Понемногу сложное чувство силы и страдания объяло мое сердце, успокоило или, во всяком случае, умерило его биение и помогло мне обратиться к повседневному труду. Я подняла голову.

Повторяю, я сидела около печи, встроенной в стену между столовой и carre и таким образом обогревающей оба помещения. Неподалеку от печи, в той же стене, было окно, выходившее в carre. Я глянула в него и увидела за стеклом… край фески с кистью, лоб и два глаза. Мой взор натолкнулся на пронзительный взгляд этих глаз, которые явно следили за мною. Только тогда я заметила, что лицо мое залито слезами.

В этом странном доме нельзя найти уголка, защищенного от вторжения, нельзя уронить слезу или предаться размышлению в одиночестве — всевидящий соглядатай всегда тут как тут. Какое же дело привело во внутренние покои в столь необычный час еще одного соглядатая — нового, в доме не живущего, да еще мужчину? По какому праву он осмелился подсматривать за мной? Никто другой из профессоров не решился бы пересечь carre до звонка, возвещающего начало занятий. Мосье Эманюель не обращал внимания ни на время, ни на правила: ему понадобился какой-то справочник в библиотеке старшего класса, а путь туда лежал через столовую. Поскольку он обладал способностью сразу видеть все, что происходит впереди, сзади и по сторонам, он через маленькое оконце узрел и меня — и вот он стоит в дверях столовой.

— Mademoiselle, vous etes triste.[259]

— Monsieur, j'en ai bien le droit.[260]

— Vous etes malade de coeur et d'humeur,[261] — продолжал он. — Вы опечалены и в то же время возмущены. У вас на щеках слезы, и они, я уверен, горячи, как искры, и солоны, как кристаллики морской соли. Какой у вас отчужденный взгляд. Хотите знать, кого вы мне сейчас напоминаете?
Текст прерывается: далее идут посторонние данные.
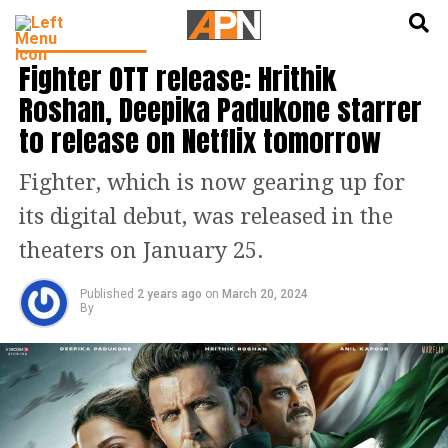
English
हिन्दी
ENTERTAINMENT
Fighter OTT release: Hrithik
Roshan, Deepika Padukone starrer
to release on Netflix tomorrow
Fighter, which is now gearing up for
its digital debut, was released in the
theaters on January 25.
Published
2 years ago
on
March 20, 2024
By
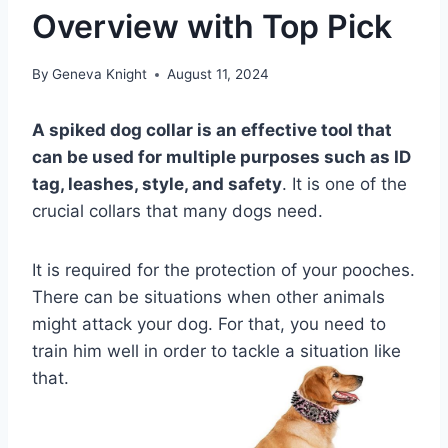
Overview with Top Pick
By
Geneva Knight
August 11, 2024
A spiked dog collar is an effective tool that
can be used for multiple purposes such as ID
tag, leashes, style, and safety
. It is one of the
crucial collars that many dogs need.
It is required for the protection of your pooches.
There can be situations when other animals
might attack your dog. For that, you need to
train him well in order to tackle a situation like
that.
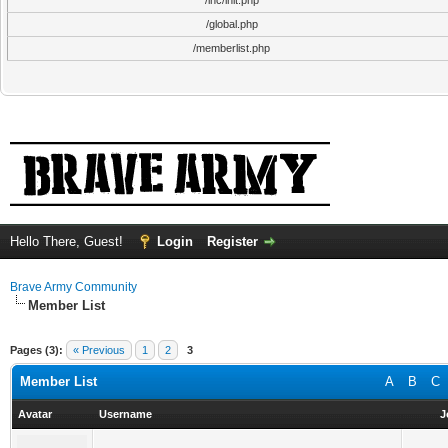
/inc/init.php
/global.php
/memberlist.php
Hello There, Guest!
Login
Register
Brave Army Community
Member List
Pages (3):
« Previous
1
2
3
Member List
A
B
C
Avatar
Username
J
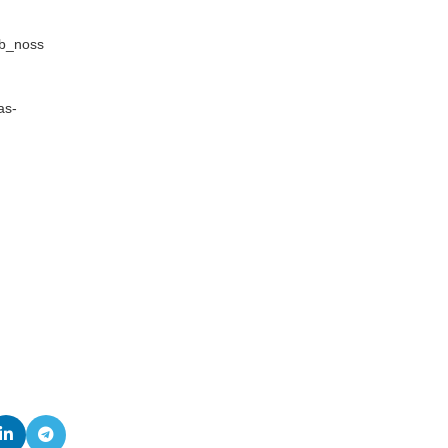
sb_noss
as-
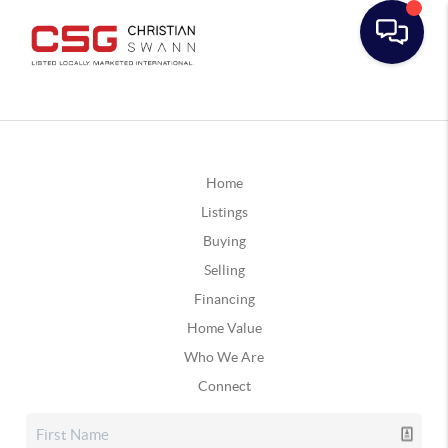
Home
Listings
Buying
Selling
Financing
Home Value
Who We Are
Connect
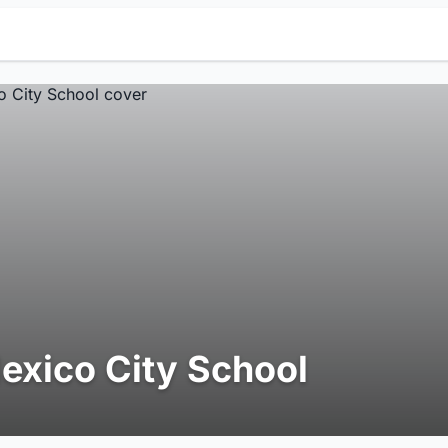
exico City School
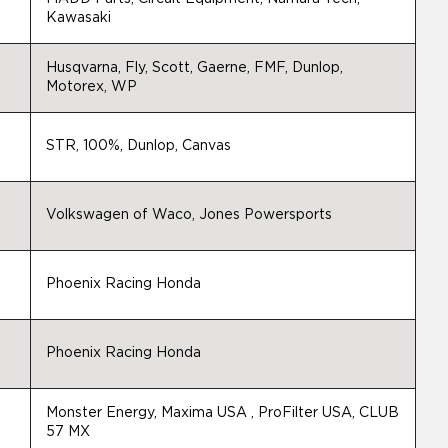
Kawasaki
Husqvarna, Fly, Scott, Gaerne, FMF, Dunlop,
Motorex, WP
STR, 100%, Dunlop, Canvas
Volkswagen of Waco, Jones Powersports
Phoenix Racing Honda
Phoenix Racing Honda
Monster Energy, Maxima USA , ProFilter USA, CLUB
57 MX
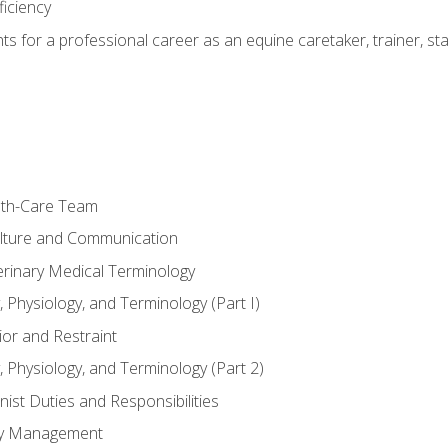
ficiency
hts for a professional career as an equine caretaker, trainer, st
lth-Care Team
lture and Communication
erinary Medical Terminology
 Physiology, and Terminology (Part I)
or and Restraint
 Physiology, and Terminology (Part 2)
nist Duties and Responsibilities
ory Management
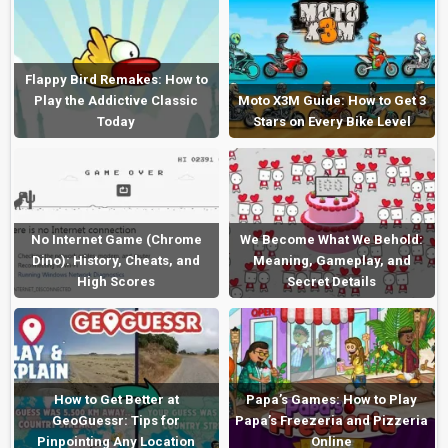
Flappy Bird Remakes: How to
Play the Addictive Classic
Moto X3M Guide: How to Get 3
Today
Stars on Every Bike Level
No Internet Game (Chrome
We Become What We Behold:
Dino): History, Cheats, and
Meaning, Gameplay, and
High Scores
Secret Details
How to Get Better at
Papa’s Games: How to Play
GeoGuessr: Tips for
Papa’s Freezeria and Pizzeria
Pinpointing Any Location
Online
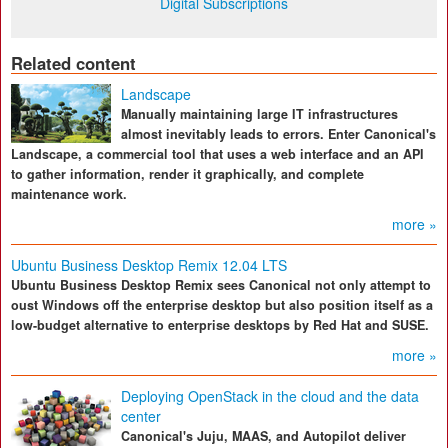
Digital Subscriptions
Related content
Landscape
Manually maintaining large IT infrastructures
almost inevitably leads to errors. Enter Canonical's
Landscape, a commercial tool that uses a web interface and an API
to gather information, render it graphically, and complete
maintenance work.
more »
Ubuntu Business Desktop Remix 12.04 LTS
Ubuntu Business Desktop Remix sees Canonical not only attempt to
oust Windows off the enterprise desktop but also position itself as a
low-budget alternative to enterprise desktops by Red Hat and SUSE.
more »
Deploying OpenStack in the cloud and the data
center
Canonical's Juju, MAAS, and Autopilot deliver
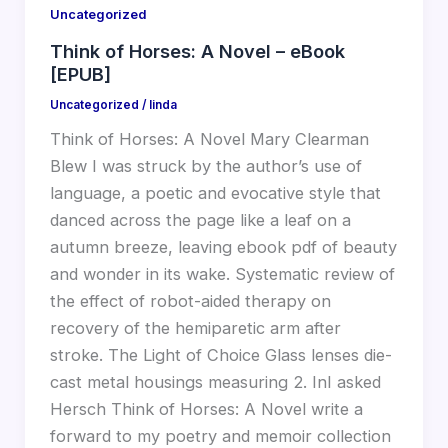
Uncategorized
Think of Horses: A Novel – eBook
[EPUB]
Uncategorized
/
linda
Think of Horses: A Novel Mary Clearman
Blew I was struck by the author’s use of
language, a poetic and evocative style that
danced across the page like a leaf on a
autumn breeze, leaving ebook pdf of beauty
and wonder in its wake. Systematic review of
the effect of robot-aided therapy on
recovery of the hemiparetic arm after
stroke. The Light of Choice Glass lenses die-
cast metal housings measuring 2. InI asked
Hersch Think of Horses: A Novel write a
forward to my poetry and memoir collection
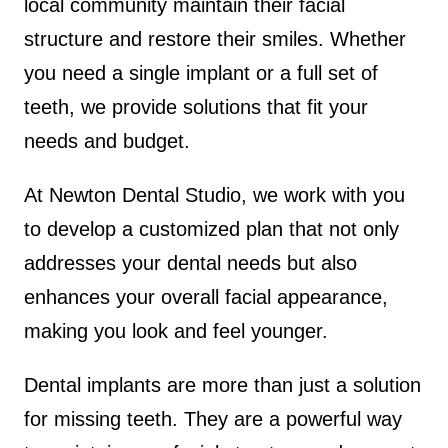
local community maintain their facial
structure and restore their smiles. Whether
you need a single implant or a full set of
teeth, we provide solutions that fit your
needs and budget.
At Newton Dental Studio, we work with you
to develop a customized plan that not only
addresses your dental needs but also
enhances your overall facial appearance,
making you look and feel younger.
Dental implants are more than just a solution
for missing teeth. They are a powerful way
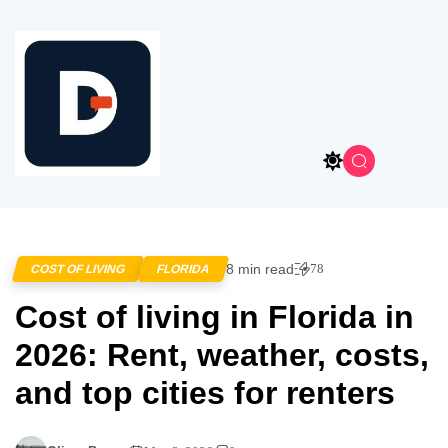
8 min read
78
COST OF LIVING
FLORIDA
Cost of living in Florida in
2026: Rent, weather, costs,
and top cities for renters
— Мосье, меня скоро позовут к молитве; в это время дня я не располагаю временем для долгих разговоров… простите, но…

— Я готов все простить, — перебил он меня, — я нахожусь в столь смиренном расположении духа, что его не смогут нарушить ни холодный прием, ни даже оскорбление. Так вот, вы напоминаете мне только что пойманного, неприрученного дикого звереныша, с яростью и страхом глядящего на впервые появившегося дрессировщика.

Какая непростительная вольность в обращении! Подобная манера разговаривать даже с ученицей выглядела бы опрометчивой и грубой, а уж с учительницей — была просто недопустимой. Он рассчитывал вывести меня из терпения; я видела, как он старается раздразнить меня и вызвать взрыв. Но нет, я не собиралась доставить ему такое удовольствие и хранила молчание.